Record excerpts below:

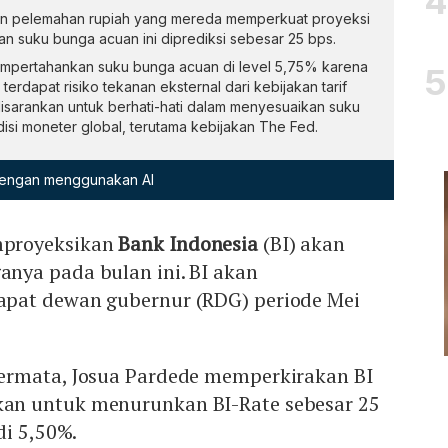
tren pelemahan rupiah yang mereda memperkuat proyeksi
n suku bunga acuan ini diprediksi sebesar 25 bps.
mempertahankan suku bunga acuan di level 5,75% karena
 terdapat risiko tekanan eksternal dari kebijakan tarif
isarankan untuk berhati-hati dalam menyesuaikan suku
si moneter global, terutama kebijakan The Fed.
 dengan menggunakan AI
proyeksikan
Bank Indonesia
(BI) akan
ya pada bulan ini. BI akan
pat dewan gubernur (RDG) periode Mei
ermata, Josua Pardede memperkirakan BI
n untuk menurunkan BI-Rate sebesar 25
di 5,50%.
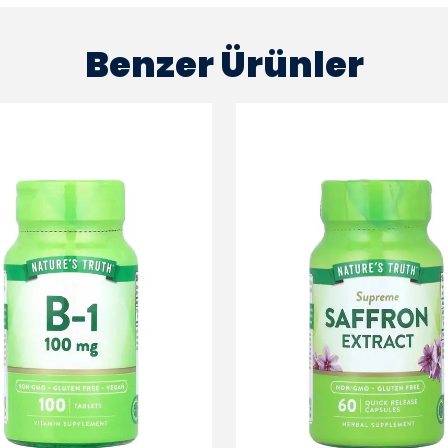
Benzer Ürünler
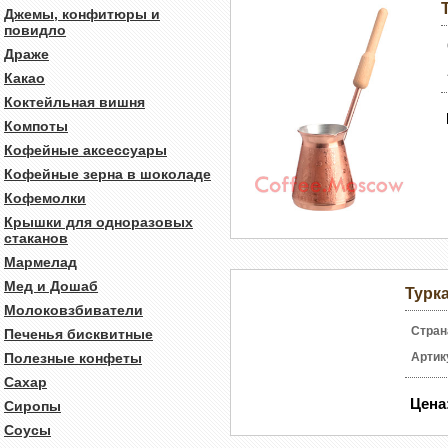
Джемы, конфитюры и
повидло
Драже
Какао
Коктейльная вишня
Компоты
Кофейные аксессуары
Кофейные зерна в шоколаде
Кофемолки
Крышки для одноразовых
стаканов
Мармелад
Мед и Дошаб
Турка
Молоковзбиватели
Стран
Печенья бисквитные
Полезные конфеты
Артик
Сахар
Цена
Сиропы
Соусы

End of Record excerpts.

• Task: Exact copy, pictures excluded: every line above from the one containing "terdapat risiko tekanan" to the one containing "Джемы, конфитюры и", inclusive, and nothing more.

• Response box:
 terdapat risiko tekanan eksternal dari kebijakan tarif
isarankan untuk berhati-hati dalam menyesuaikan suku
si moneter global, terutama kebijakan The Fed.
 dengan menggunakan AI
proyeksikan
Bank Indonesia
(BI) akan
ya pada bulan ini. BI akan
pat dewan gubernur (RDG) periode Mei
ermata, Josua Pardede memperkirakan BI
n untuk menurunkan BI-Rate sebesar 25
di 5,50%.
Benzer Ürünler
Джемы, конфитюры и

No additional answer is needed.